BAB 2 - A

14.1K 679 21
                                    


BAB 2 - A


Hanya membutuhkan waktu beberapa menit, mobil Pak Woles akhirnya sampai juga di rumah yang dituju setelah melewati dua buah belokan jalan raya, yaitu belok kiri dan kanan.

RUMAH INI DIKONTRAKKAN.

Sebuah tulisan berhuruf arial black tergurat di atas papan triplek kecil berbentuk persegi dengan bingkai bunga yang terpampang jelas menggantung di depan pagar rumah yang hendak dikontrakkan.
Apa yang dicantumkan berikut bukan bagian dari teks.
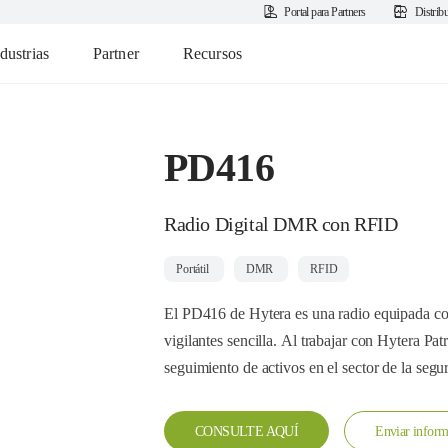
Portal para Partners
Distrib
dustrias
Partner
Recursos
PD416
Radio Digital DMR con RFID
Portátil
DMR
RFID
El PD416 de Hytera es una radio equipada co
vigilantes sencilla. Al trabajar con Hytera Pat
seguimiento de activos en el sector de la segur
CONSULTE AQUÍ
Enviar inform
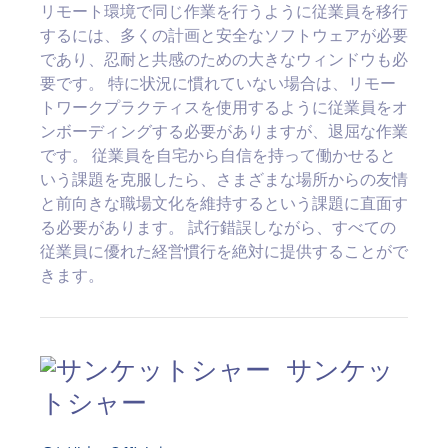
リモート環境で同じ作業を行うように従業員を移行
するには、多くの計画と安全なソフトウェアが必要
であり、忍耐と共感のための大きなウィンドウも必
要です。 特に状況に慣れていない場合は、リモー
トワークプラクティスを使用するように従業員をオ
ンボーディングする必要がありますが、退屈な作業
です。 従業員を自宅から自信を持って働かせると
いう課題を克服したら、さまざまな場所からの友情
と前向きな職場文化を維持するという課題に直面す
る必要があります。 試行錯誤しながら、すべての
従業員に優れた経営慣行を絶対に提供することがで
きます。
サンケッ
トシャー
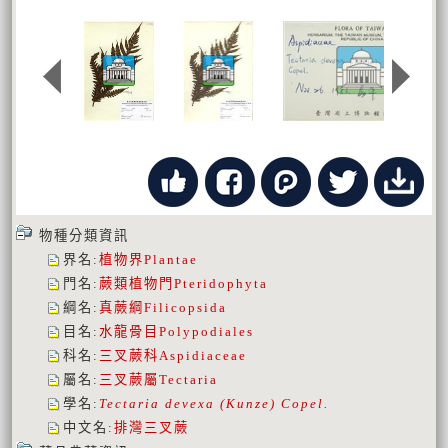
物種分類資訊
界名
:
植物界
Plantae
門名
:
蕨類植物門
Pteridophyta
綱名
:
真蕨綱
Filicopsida
目名
:
水龍骨目
Polypodiales
科名
:
三叉蕨科
Aspidiaceae
屬名
:
三叉蕨屬
Tectaria
學名
:
Tectaria devexa (Kunze) Copel.
中文名
:
排灣三叉蕨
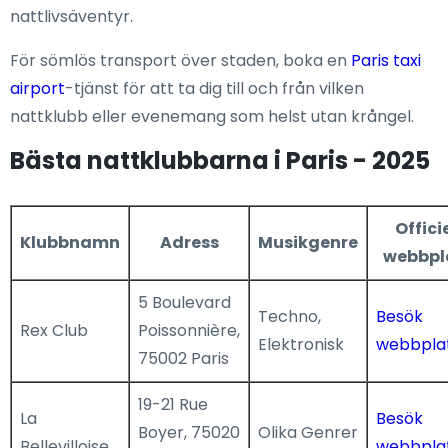
nattlivsäventyr.
För sömlös transport över staden, boka en
Paris taxi
airport
-tjänst för att ta dig till och från vilken
nattklubb eller evenemang som helst utan krångel.
Bästa nattklubbarna i Paris - 2025
Officie
Klubbnamn
Adress
Musikgenre
webbpl
5 Boulevard
Techno,
Besök
Rex Club
Poissonnière,
Elektronisk
webbpla
75002 Paris
19-21 Rue
La
Besök
Boyer, 75020
Olika Genrer
Bellevilloise
webbpla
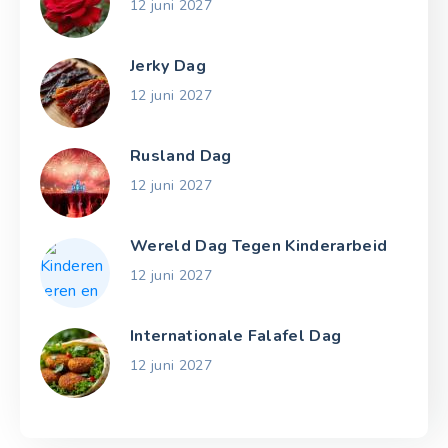
12 juni 2027
Jerky Dag
12 juni 2027
Rusland Dag
12 juni 2027
Wereld Dag Tegen Kinderarbeid
12 juni 2027
Internationale Falafel Dag
12 juni 2027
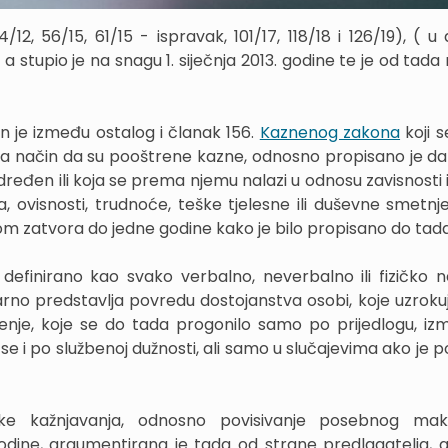
12, 56/15, 61/15 - ispravak, 101/17, 118/18 i 126/19), ( u
a stupio je na snagu 1. siječnja 2013. godine te je od tada
en je između ostalog i članak 156.
Kaznenog zakona
koji s
na način da su pooštrene kazne, odnosno propisano je da
eđen ili koja se prema njemu nalazi u odnosu zavisnosti il
a, ovisnosti, trudnoće, teške tjelesne ili duševne smetnje
m zatvora do jedne godine kako je bilo propisano do tada
definirano kao svako verbalno, neverbalno ili fizičko n
varno predstavlja povredu dostojanstva osobi, koje uzrokuj
kruženje, koje se do tada progonilo samo po prijedlogu, i
se i po službenoj dužnosti, ali samo u slučajevima ako je 
ike kažnjavanja, odnosno povisivanje posebnog ma
dine, argumentirana je tada od strane predlagatelja, a 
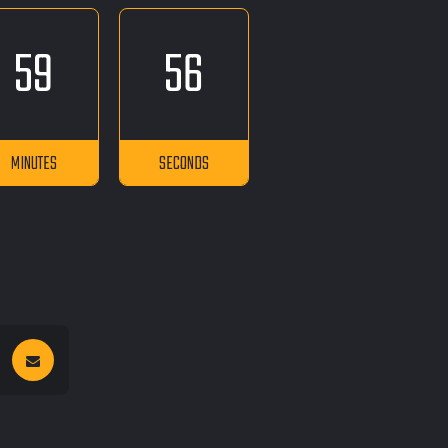
59
55
MINUTES
SECONDS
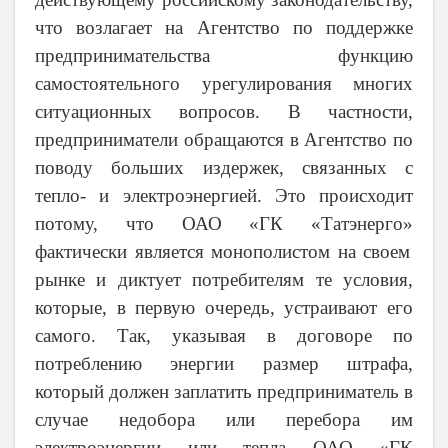
что возлагает на Агентство по поддержке
предпринимательства функцию
самостоятельного урегулирования многих
ситуационных вопросов. В частности,
предприниматели обращаются в Агентство по
поводу больших издержек, связанных с
тепло- и электроэнергией. Это происходит
потому, что ОАО
«ГК «Татэнерго»
фактически является монополистом на своем
рынке и диктует потребителям те условия,
которые, в первую очередь, устраивают его
самого. Так, указывая в договоре по
потреблению энергии размер штрафа,
который должен заплатить предприниматель в
случае недобора или перебора им
электроэнергии или тепла
ОАО «ГК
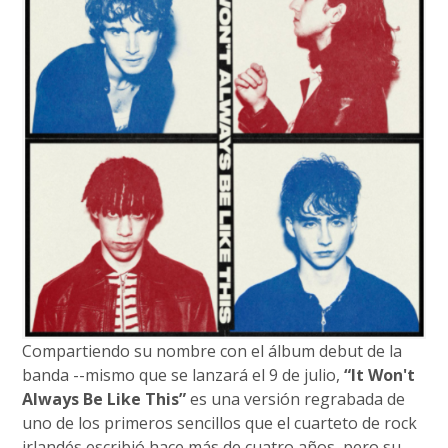
Compartiendo su nombre con el álbum debut de la
banda --mismo que se lanzará el 9 de julio,
“It Won't
Always Be Like This”
es una versión regrabada de
uno de los primeros sencillos que el cuarteto de rock
irlandés escribió hace más de cuatro años, pero su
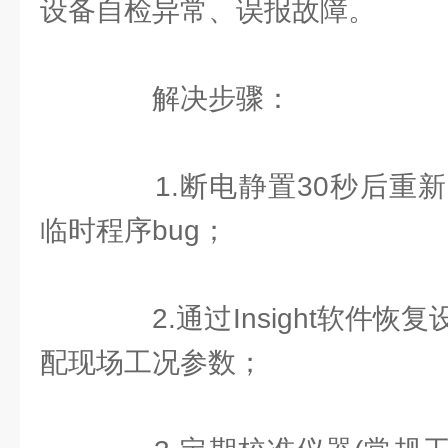
设备自检异常、误报故障。
解决步骤：
1.断电静置30秒后重新
临时程序bug；
2.通过Insight软件恢
配现场工况参数；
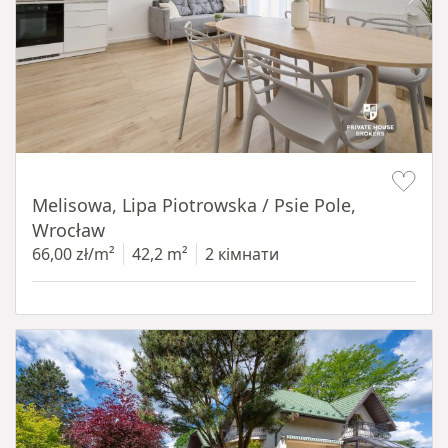
Item 1 of 19
Melisowa, Lipa Piotrowska / Psie Pole,
Wrocław
66,00 zł/m²
42,2 m²
2 кімнати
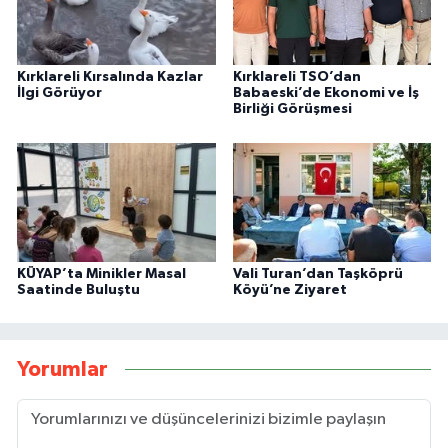
Kırklareli Kırsalında Kazlar
Kırklareli TSO’dan
İlgi Görüyor
Babaeski’de Ekonomi ve İş
Birliği Görüşmesi
KÜYAP’ta Minikler Masal
Vali Turan’dan Taşköprü
Saatinde Buluştu
Köyü’ne Ziyaret
Yorumlar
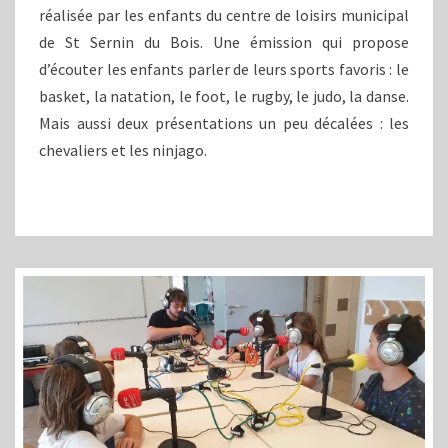
réalisée par les enfants du centre de loisirs municipal
de St Sernin du Bois. Une émission qui propose
d’écouter les enfants parler de leurs sports favoris : le
basket, la natation, le foot, le rugby, le judo, la danse.
Mais aussi deux présentations un peu décalées : les
chevaliers et les ninjago.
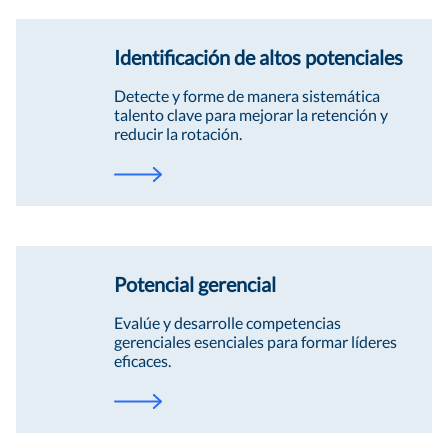
Identificación de altos potenciales
Detecte y forme de manera sistemática
talento clave para mejorar la retención y
reducir la rotación.
Potencial gerencial
Evalúe y desarrolle competencias
gerenciales esenciales para formar líderes
eficaces.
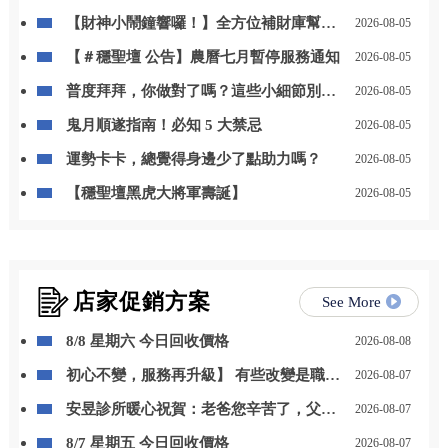
【財神小鬧鐘響囉！】全方位補財庫幫你
2026-08-05
「斬小人、迎貴人」！
【＃穩聖壇 公告】農曆七月暫停服務通知
2026-08-05
普度拜拜，你做對了嗎？這些小細節別忽
2026-08-05
略
鬼月順遂指南！必知 5 大禁忌
2026-08-05
運勢卡卡，總覺得身邊少了點助力嗎？
2026-08-05
【穩聖壇黑虎大將軍壽誕】
2026-08-05
店家促銷方案
See More
8/8 星期六 今日回收價格
2026-08-08
初心不變，服務再升級】 有些改變是職位
2026-08-07
的晉升，更是責任與感謝的累積。 自 115
安昱診所暖心祝賀：老爸您辛苦了，父親
2026-08-07
年 8 月 1 日起，我正式接任尚立汽車北台
節快樂！
中營業一部經理。
8/7 星期五 今日回收價格
2026-08-07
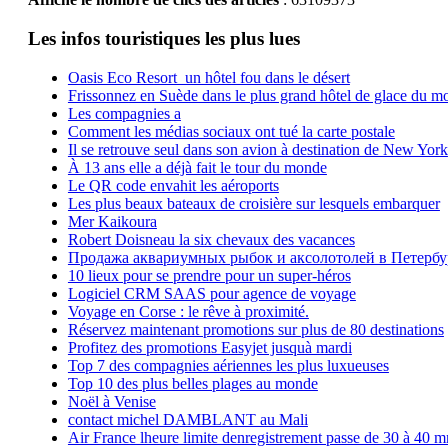
Les infos touristiques les plus lues
Oasis Eco Resort un hôtel fou dans le désert
Frissonnez en Suède dans le plus grand hôtel de glace du m
Les compagnies a
Comment les médias sociaux ont tué la carte postale
Il se retrouve seul dans son avion à destination de New York
À 13 ans elle a déjà fait le tour du monde
Le QR code envahit les aéroports
Les plus beaux bateaux de croisière sur lesquels embarquer
Mer Kaikoura
Robert Doisneau la six chevaux des vacances
Продажа аквариумных рыбок и аксолотолей в Петербу
10 lieux pour se prendre pour un super-héros
Logiciel CRM SAAS pour agence de voyage
Voyage en Corse : le rêve à proximité.
Réservez maintenant promotions sur plus de 80 destinations
Profitez des promotions Easyjet jusquà mardi
Top 7 des compagnies aériennes les plus luxueuses
Top 10 des plus belles plages au monde
Noël à Venise
contact michel DAMBLANT au Mali
Air France lheure limite denregistrement passe de 30 à 40 m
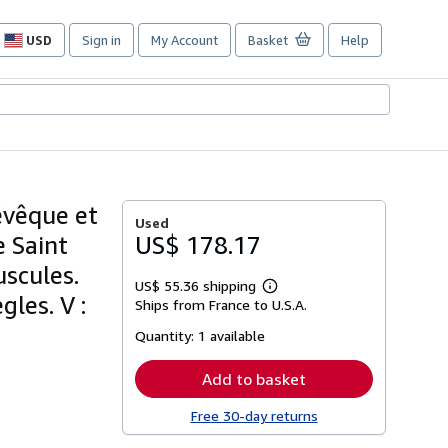
USD
Sign in
My Account
Basket
Help
Site
shopping
preferences
évêque et
Used
e Saint
US$ 178.17
uscules.
US$ 55.36 shipping
Learn
gles. V :
Ships from France to U.S.A.
more
about
Quantity:
1 available
shipping
rates
Add to basket
Free 30-day returns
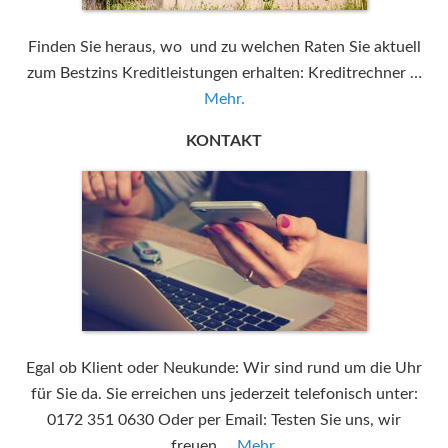
Finden Sie heraus, wo und zu welchen Raten Sie aktuell
zum Bestzins Kreditleistungen erhalten: Kreditrechner …
Mehr.
KONTAKT
Egal ob Klient oder Neukunde: Wir sind rund um die Uhr
für Sie da. Sie erreichen uns jederzeit telefonisch unter:
0172 351 0630 Oder per Email: Testen Sie uns, wir
freuen …
Mehr.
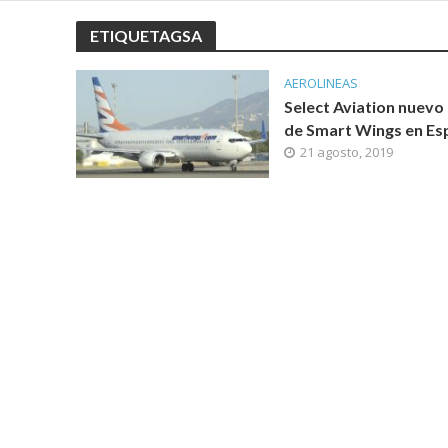
ETIQUETAGSA
AEROLINEAS
Select Aviation nuevo
de Smart Wings en Es
21 agosto, 2019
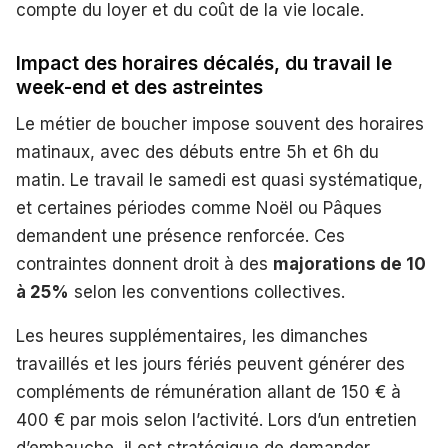
compte du loyer et du coût de la vie locale.
Impact des horaires décalés, du travail le
week-end et des astreintes
Le métier de boucher impose souvent des horaires
matinaux, avec des débuts entre 5h et 6h du
matin. Le travail le samedi est quasi systématique,
et certaines périodes comme Noël ou Pâques
demandent une présence renforcée. Ces
contraintes donnent droit à des
majorations de 10
à 25%
selon les conventions collectives.
Les heures supplémentaires, les dimanches
travaillés et les jours fériés peuvent générer des
compléments de rémunération allant de 150 € à
400 € par mois selon l’activité. Lors d’un entretien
Besar bangunannya hampir sama dan bertingkat pula. Hanya saja rumah ini memiliki halaman sedikit lebih luas dari rumah yang berdekatan dengan area pemakaman tadi.

Semua penumpang yang berada di dalam mobil kemudian turun untuk melihat-lihat dari luar. Hanya Tarso saja yang merasa ogah-ogahan buat turun dari mobil setelah melihat rumah yang dimaksud Pak Woles.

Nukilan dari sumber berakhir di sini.